Congenital dyserythropoietic anemias (CDAs) are rare hereditary disorders, of which type II CDA is the most common. Mutations in the SEC23B gene located on chromosome 20 result in this autosomal recessive disorder. In this case report, we present a case of CDA II with unique biopsy findings being detected via genetic testing. A female aged 30 years presented with major complaints of pallor weakness and easy fatiguability since childhood. The patient gave a history of 25 units of blood transfusion, the majority of which were transfused during pregnancy, followed by regular transfusions thereafter. On examination, all her vitals were in the normal range. Pallor, frontal bossing, and malocclusion of teeth were noted. Her laboratory workup showed the following: hemoglobin (Hb): 3.7 g/dl; mean corpuscular volume: 83 fl; mean corpuscular Hb: 29 g/dl; mean corpuscular Hb concentration: 34.9 g/dl; red cell distribution width: 30.4%; reticulocyte count (RC): 6.2%; corrected RC: 1.3%; lactate dehydrogenase: 441 IU/L; direct Coombs test/indirect Coombs test: negative; serum iron: 242 microgram/dl; transferrin saturation: 96.08%; ferritin: 1,880 ng/ml; and normal high-performance liquid chromatography and eosin-5'-maleimide binding test. The peripheral blood film showed normocytic normochromic anemia with anisopoikilocytosis in the form of a few spherocytes. No immature cells were seen. After obtaining the patient's consent, we performed a hereditary hemolytic anemia gene analysis test, which showed homozygous missense variation in exon 12 of the SEC23B gene.
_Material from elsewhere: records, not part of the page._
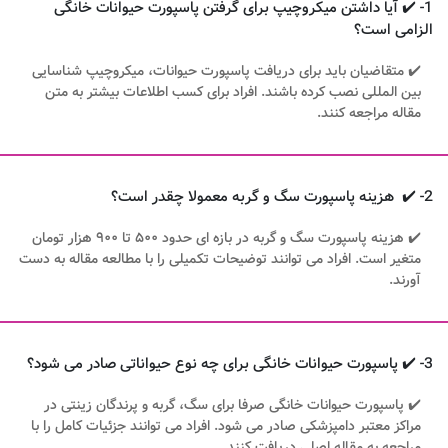
1- ✔️ آیا داشتن میکروچیپ برای گرفتن پاسپورت حیوانات خانگی
الزامی است؟
✔️ متقاضیان باید برای دریافت پاسپورت حیوانات، میکروچیپ شناسایی
بین المللی نصب کرده باشند. افراد برای کسب اطلاعات بیشتر به متن
مقاله مراجعه کنند.
2- ✔️ هزینه پاسپورت سگ و گربه معمولا چقدر است؟
✔️ هزینه پاسپورت سگ و گربه در بازه ای حدود ۵۰۰ تا ۹۰۰ هزار تومان
متغیر است. افراد می توانند توضیحات تکمیلی را با مطالعه مقاله به دست
آورند.
3- ✔️ پاسپورت حیوانات خانگی برای چه نوع حیواناتی صادر می شود؟
✔️ پاسپورت حیوانات خانگی صرفا برای سگ، گربه و پرندگان زینتی در
مراکز معتبر دامپزشکی صادر می شود. افراد می توانند جزئیات کامل را با
مراجعه به مقاله اصلی دریافت کنند.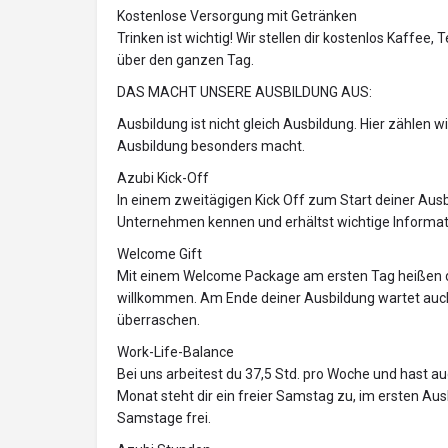
Kostenlose Versorgung mit Getränken
Trinken ist wichtig! Wir stellen dir kostenlos Kaffe
über den ganzen Tag.
DAS MACHT UNSERE AUSBILDUNG AUS:
Ausbildung ist nicht gleich Ausbildung. Hier zählen w
Ausbildung besonders macht.
Azubi Kick-Off
In einem zweitägigen Kick Off zum Start deiner Aus
Unternehmen kennen und erhältst wichtige Informat
Welcome Gift
Mit einem Welcome Package am ersten Tag heißen 
willkommen. Am Ende deiner Ausbildung wartet auch 
überraschen.
Work-Life-Balance
Bei uns arbeitest du 37,5 Std. pro Woche und hast a
Monat steht dir ein freier Samstag zu, im ersten Aus
Samstage frei.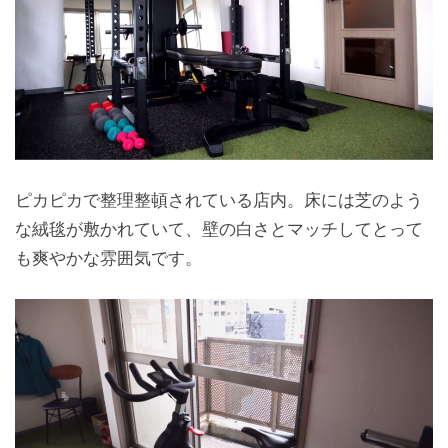
ピカピカで整理整頓されている店内。床には芝のよう
な絨毯が敷かれていて、壁の白さとマッチしてとって
も爽やかな雰囲気です。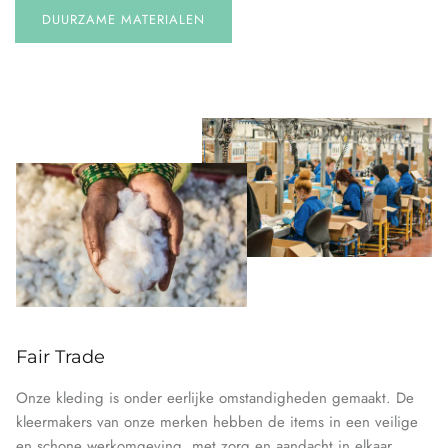
DUURZAME MATERIALEN
Fair Trade
Onze kleding is onder eerlijke omstandigheden gemaakt. De
kleermakers van onze merken hebben de items in een veilige
en schone werkomgeving, met zorg en aandacht in elkaar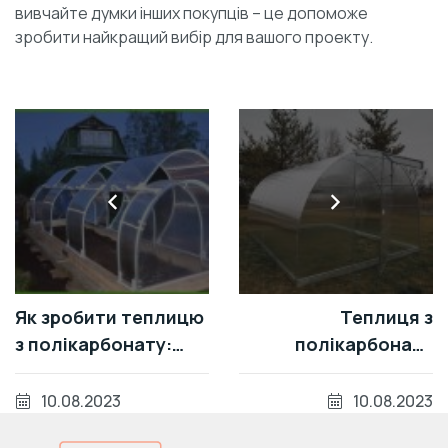
вивчайте думки інших покупців – це допоможе
зробити найкращий вибір для вашого проекту.
Як зробити теплицю
Теплиця з
з полікарбонату:
полікарбонату
Покрокова
проти плівки: Вибір
інструкція та
на користь
10.08.2023
10.08.2023
поради
найкращого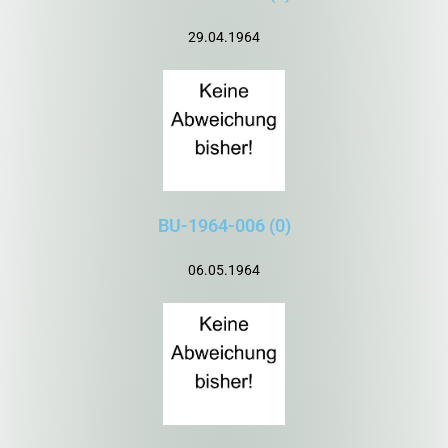
29.04.1964
BU-1964-006 (0)
06.05.1964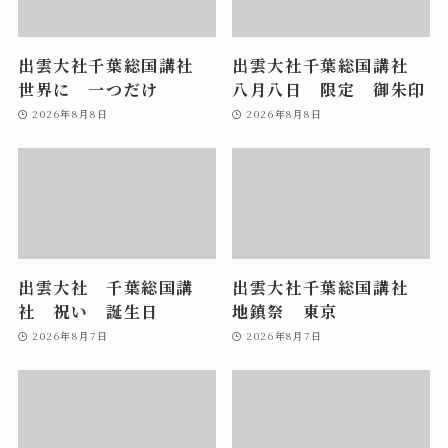
出雲大社千葉総国講社
出雲大社千葉総国講社
世界に 一つだけ
八月八日 限定 御朱印
2026年8月8日
2026年8月8日
出雲大社 千葉総国講
出雲大社千葉総国講社
社 祝い 誕生日
地鎮祭 東京
2026年8月7日
2026年8月7日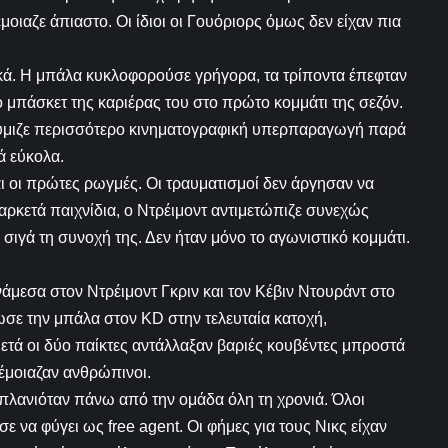
ιαζε άπιαστο. Οι ίδιοι οι Γουόριορς όμως δεν είχαν πια
κά. Η μπάλα κυκλοφορούσε γρήγορα, τα τρίποντα έπεφταν
ο μπάσκετ της καριέρας του στο πρώτο κομμάτι της σεζόν.
θύμιζε περισσότερο κινηματογραφική υπερπαραγωγή παρά
ά εύκολα.
ι οι πρώτες ρωγμές. Οι τραυματισμοί δεν άργησαν να
αρκετά παιχνίδια, ο Ντρέιμοντ αντιμετώπιζε συνεχώς
σιγά τη συνοχή της. Δεν ήταν μόνο το αγωνιστικό κομμάτι.
άμεσα στον Ντρέιμοντ Γκριν και τον Κέβιν Ντουράντ στο
δωσε την μπάλα στον KD στην τελευταία κατοχή,
μετά οι δύο παίκτες αντάλλαξαν βαριές κουβέντες μπροστά
 έμοιαζαν ανθρώπινοι.
 πλανιόταν πάνω από την ομάδα όλη τη χρονιά. Όλοι
ε να φύγει ως free agent. Οι φήμες για τους Νικς είχαν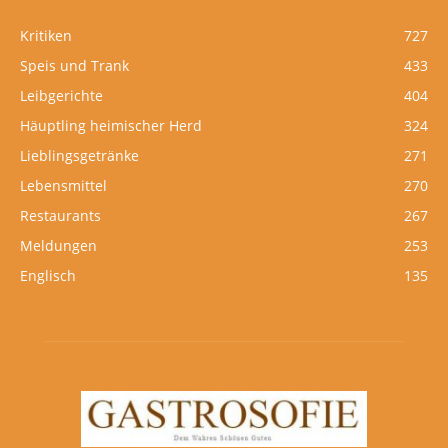
Kritiken
727
Speis und Trank
433
Leibgerichte
404
Häuptling heimischer Herd
324
Lieblingsgetränke
271
Lebensmittel
270
Restaurants
267
Meldungen
253
Englisch
135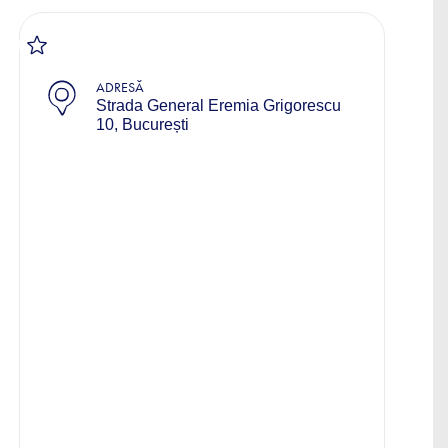
ADRESĂ
Strada General Eremia Grigorescu
10, București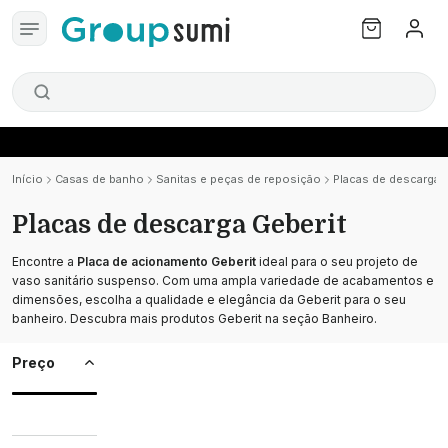
Início
Casas de banho
Sanitas e peças de reposição
Placas de descarga 
Placas de descarga Geberit
Encontre a
Placa de acionamento Geberit
ideal para o seu projeto de
vaso sanitário suspenso. Com uma ampla variedade de acabamentos e
dimensões, escolha a qualidade e elegância da Geberit para o seu
banheiro. Descubra mais produtos Geberit na seção Banheiro.
Preço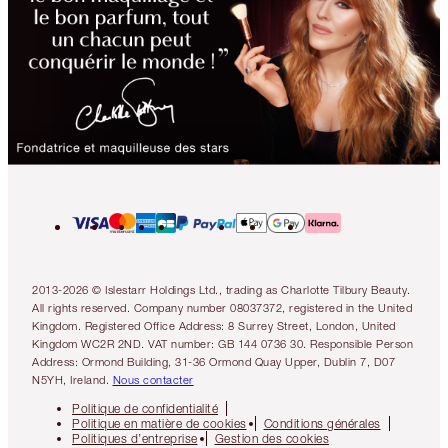
2013-2026 © Islestarr Holdings Ltd., trading as Charlotte Tilbury Beauty.
All rights reserved. Company number 08037372, registered in the United
Kingdom. Registered Office Address: 8 Surrey Street, London, United
Kingdom WC2R 2ND. VAT number: GB 144 0736 30. Responsible Person
Address: Ormond Building, 31-36 Ormond Quay Upper, Dublin 7, D07
N5YH, Ireland.
Nous contacter
Politique de confidentialité
Politique en matière de cookies
Conditions générales
Politiques d’entreprise
Gestion des cookies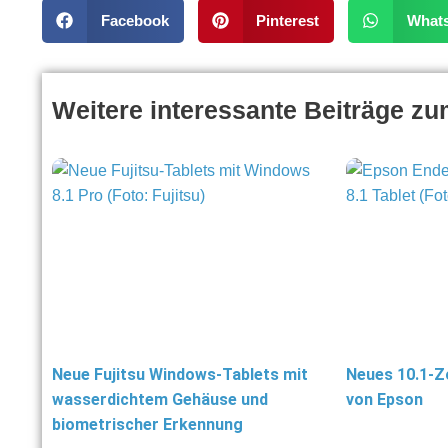
Facebook
Pinterest
What
Weitere interessante Beiträge z
Neue Fujitsu Windows-Tablets mit
Neues 10.1-Z
wasserdichtem Gehäuse und
von Epson
biometrischer Erkennung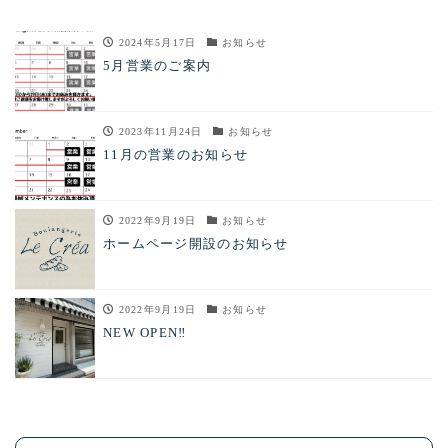
2024年5月17日
お知らせ
5月営業のご案内
2023年11月24日
お知らせ
11月の営業のお知らせ
2022年9月19日
お知らせ
ホームページ開設のお知らせ
2022年9月19日
お知らせ
NEW OPEN‼︎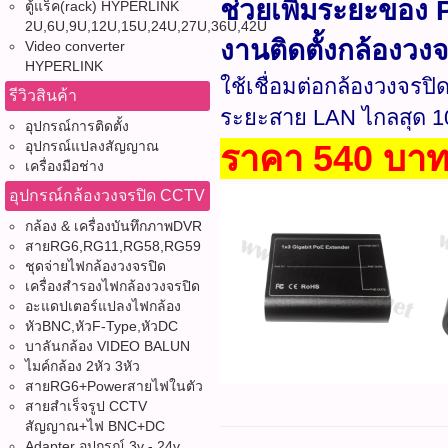
ช่วยเพิ่มระยะของ
ตู้แร็ค(rack) HYPERLINK
2U,6U,9U,12U,15U,24U,27U,36U,42U
งานติดตั้งกล้องวง
Video converter
HYPERLINK
ใช้เชื่อมต่อกล้องวงจรป
รีวิวสินค้า
ระยะสาย LAN ไกลสุด 1
อุปกรณ์การติดตั้ง
อุปกรณ์แปลงสัญญาณ
ราคา 540 บา
เครื่องมือช่าง
อุปกรณ์กล้องวงจรปิด CCTV
กล้อง & เครื่องบันทึกภาพDVR
สายRG6,RG11,RG58,RG59
ชุดจ่ายไฟกล้องวงจรปิด
เครื่องสำรองไฟกล้องวงจรปิด
อะแดปเตอร์แปลงไฟกล้อง
หัวBNC,หัวF-Type,หัวDC
บาลันกล้อง VIDEO BALUN
ไมค์กล้อง 2หัว 3หัว
สายRG6+Powerสายไฟในตัว
สายสำเร็จรูป CCTV
สัญญาณ+ไฟ BNC+DC
Adapter อุปกรณ์ 3v - 24v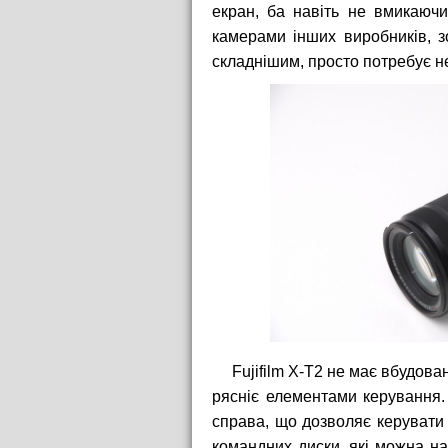
екран, ба навіть не вмикаючи
камерами інших виробників, 
складнішим, просто потребує н
Fujifilm X-T2 не має вбудова
рясніє елементами керування.
справа, що дозволяє керувати
командних диски, які можна на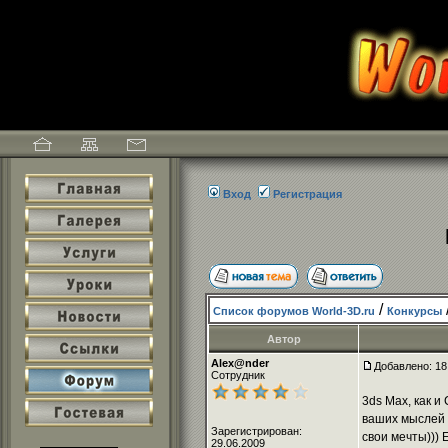
Вход
Регистрация
/
Список форумов World-3D.ru
Конкурсы
Автор
Alex@nder
Добавлено: 18
Сотрудник
3ds Max, как и
ваших мыслей в
Зарегистрирован:
свои мечты))) 
29.06.2009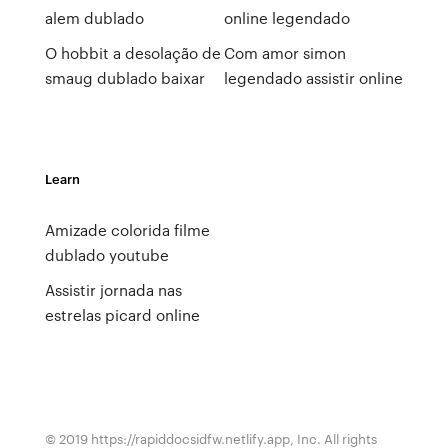
alem dublado
online legendado
O hobbit a desolação de
Com amor simon
smaug dublado baixar
legendado assistir online
Learn
Amizade colorida filme
dublado youtube
Assistir jornada nas
estrelas picard online
© 2019 https://rapiddocsidfw.netlify.app, Inc. All rights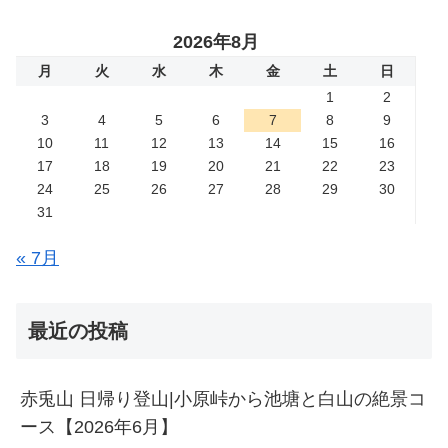
2026年8月
月
火
水
木
金
土
日
1
2
3
4
5
6
7
8
9
10
11
12
13
14
15
16
17
18
19
20
21
22
23
24
25
26
27
28
29
30
31
« 7月
最近の投稿
赤兎山 日帰り登山|小原峠から池塘と白山の絶景コ
ース【2026年6月】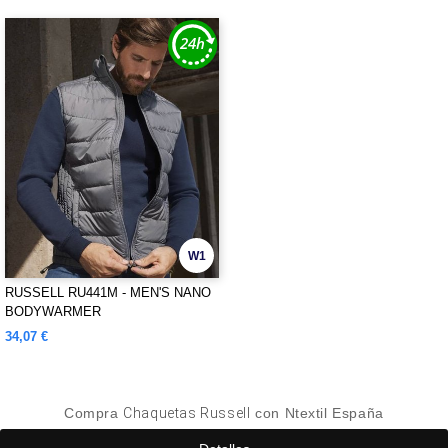
W1
RUSSELL RU441M - MEN'S NANO
BODYWARMER
34,07 €
Compra
Chaquetas Russell
con Ntextil España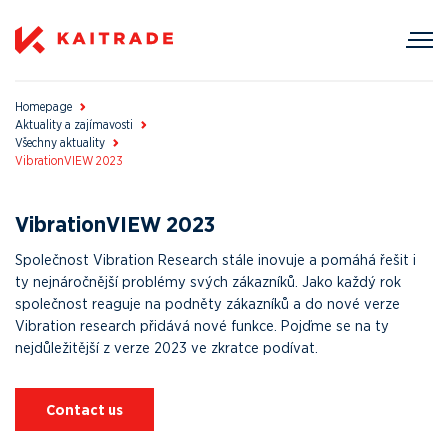
Homepage
Aktuality a zajímavosti
Všechny aktuality
VibrationVIEW 2023
VibrationVIEW 2023
Společnost Vibration Research stále inovuje a pomáhá řešit i
ty nejnáročnější problémy svých zákazníků. Jako každý rok
společnost reaguje na podněty zákazníků a do nové verze
Vibration research přidává nové funkce. Pojďme se na ty
nejdůležitější z verze 2023 ve zkratce podívat.
Contact us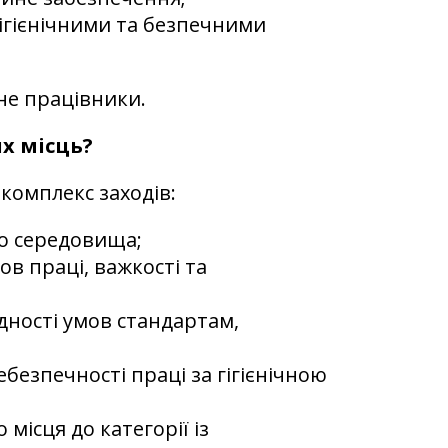
ігієнічними та безпечними
 не працівники.
х місць?
комплекс заходів:
го середовища;
ов праці, важкості та
дності умов стандартам,
безпечності праці за гігієнічною
місця до категорії із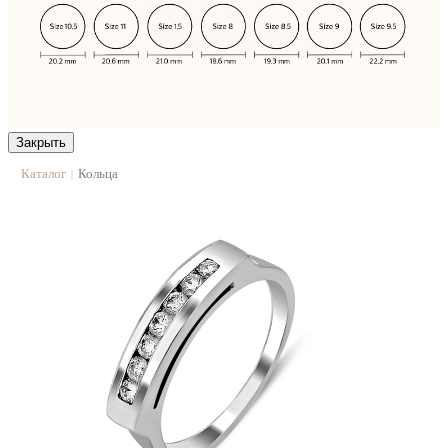
Закрыть
Каталог
Кольца
|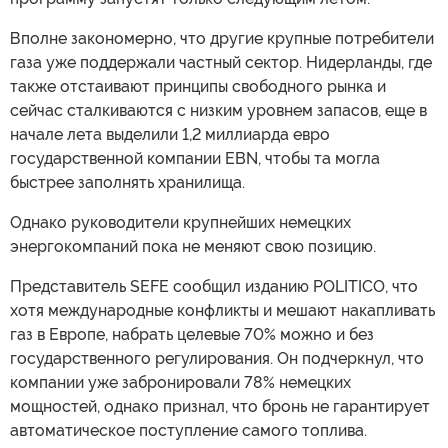
Вполне закономерно, что другие крупные потребители
газа уже поддержали частный сектор. Нидерланды, где
также отстаивают принципы свободного рынка и
сейчас сталкиваются с низким уровнем запасов, еще в
начале лета выделили 1,2 миллиарда евро
государственной компании EBN, чтобы та могла
быстрее заполнять хранилища.
Однако руководители крупнейших немецких
энергокомпаний пока не меняют свою позицию.
Представитель SEFE сообщил изданию POLITICO, что
хотя международные конфликты и мешают накапливать
газ в Европе, набрать целевые 70% можно и без
государственного регулирования. Он подчеркнул, что
компании уже забронировали 78% немецких
мощностей, однако признал, что бронь не гарантирует
автоматическое поступление самого топлива.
The bone marrow examination showed hyperplasia in the erythroid series with dyserythropoiesis, and surprisingly, myelofibrosis grade I-II (WHO 2017) was also observed on biopsy. Patients with CDA type II generally present with variable degrees of anemia along with pallor, icterus, splenomegaly, gallstones, and iron overload. In our case, the diagnosis of CDA type II was made at an adult age. Also, evidence of myelofibrosis was noted in our case, making it worth reporting. The use of a hereditary hemolytic anemia gene analysis panel test came as a rescue for its exact diagnosis. This case report emphasizes the role of molecular genetic testing for early and accurate diagnosis, which, in turn, could help in appropriate treatment planning and proper genetic counseling. The prevalence of CDA type II is still vaguely known; hence, extensive workup of persistent anemias and proper follow-up would be beneficial.